Os recentes terremotos em nossa democracia abalaram as instituições da República e colocaram em xeque a estabilidade da cadeira presidencial para o próximo ciclo. Com os grandes partidos fragilizados e um equilíbrio de forças mais disperso, fica mais difícil aferir as condições de temperatura e pressão para o quadriênio 2019-2022.
Há certo exagero, contudo, em dizer que os próximos presidentes cairão na primeira balançada. Apesar da frequência indesejada de rupturas desde a redemocratização, o impeachment continuará sendo um acontecimento extraordinário, precedido de uma combinação de fatores que, isolados, não colocam o inquilino para fora do Planalto.
Dois ingredientes que certamente compõem a receita do impeachment à brasileira são o temperamento do presidente e os rumos da economia. Tanto no caso de Fernando Collor quanto de Dilma Rousseff, a perda de interlocução com o Congresso e o esfacelamento econômico ajudaram a selar seus destinos.
Mas o que deu liga mesmo foi a rua, pintada de preto na década de 1990 e de verde-amarelo dois anos atrás. No processo de Dilma as camisetas da seleção brasileira - para muitos o único ornamento disponível nas cores da pátria - acabaram "pagando o pato", pegando emprestado o slogan lançado pela indústria paulista para ajudar a empurrar a presidente petista no penhasco.
Como se sabe, retomar o crescimento sustentável da economia é o maior desafio do novo presidente, e a tarefa passa obrigatoriamente por um relacionamento produtivo com deputados, senadores e seus mecenas. A necessidade urgente de reformas impopulares colocará o novo presidente à prova já nos primeiros meses de gestão, quando eles ainda costumam contar com algum beneplácito.
Nos casos de Bolsonaro e Ciro Gomes, o temperamento explosivo aparece como a primeira característica marcante, num mal sinal para a eventual governabilidade de ambos. No campo econômico, também são eles dois que suscitam o maior nível de incertezas e temores por parte do que chamamos mercado.
Bem mais experiente, Ciro certamente vestirá o fardão do pragmatismo, como já vem fazendo em sua estratégia para montagem da chapa. Apesar da língua ferina, o ex-governador do Ceará tem uma propensão menor a tomar medidas irresponsáveis na economia e saberá construir alguma base, independentemente dos métodos que adotará.

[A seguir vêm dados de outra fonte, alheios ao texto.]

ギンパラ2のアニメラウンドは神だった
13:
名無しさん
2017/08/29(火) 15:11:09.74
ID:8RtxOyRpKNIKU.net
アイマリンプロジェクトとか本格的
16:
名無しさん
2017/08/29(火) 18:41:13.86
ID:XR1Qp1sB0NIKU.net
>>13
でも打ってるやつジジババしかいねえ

No caso de Bolsonaro, impossível prever. Leigo em todo e qualquer tema atinente a um presidente da República, ele tem feito um "intensivão" com assessores das mais diversas áreas para minimizar os vexames que protagonizará quando os debates começarem. Mesmo que consiga algum avanço e ganhe as eleições, tende a ser o mais exposto a não terminar o mandato.

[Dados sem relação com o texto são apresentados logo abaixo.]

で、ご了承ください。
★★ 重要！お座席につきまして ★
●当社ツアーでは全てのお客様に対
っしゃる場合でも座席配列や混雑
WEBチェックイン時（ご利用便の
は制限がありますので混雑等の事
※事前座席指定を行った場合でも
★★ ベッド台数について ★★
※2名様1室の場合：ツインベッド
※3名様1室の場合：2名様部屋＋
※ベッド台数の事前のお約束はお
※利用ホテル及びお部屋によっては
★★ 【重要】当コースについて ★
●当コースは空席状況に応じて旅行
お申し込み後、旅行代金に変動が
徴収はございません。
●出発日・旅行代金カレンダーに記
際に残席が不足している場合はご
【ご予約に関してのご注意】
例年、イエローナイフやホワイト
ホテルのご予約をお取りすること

Considerados mais previsíveis, Marina Silva e Geraldo Alckmin sofrem para conseguir colocar 11 jogadores em campo. Após quase implorar de joelhos, o ex-governador de São Paulo encaminhou o apoio dos partidos do Centrão. Mas ainda tem pouco a oferecer, a não ser a promessa de que vai decolar na hora certa. Se isso acontecer, contudo, tende a construir um governo minimamente estável.
Marina, com ideias mais racionais para a economia, sofre quando o assunto é articulação. A aura de puritana da ex-senadora coloca sob uma sombra de dúvidas sua capacidade de arregimentar uma base confiável no Congresso. A ex-senadora é a presidenciável com mais dificuldade para sentar à mesa com caciques como Gilberto Kassab (PSD), Valdemar Costa Neto (PR), Roberto Jefferson (PTB) e Ciro Nogueira (PP). Mesmo que lhe pareça indigesta, a negociação com esses políticos pode ser fundamental para a sustentação de um governo comandado pela Rede.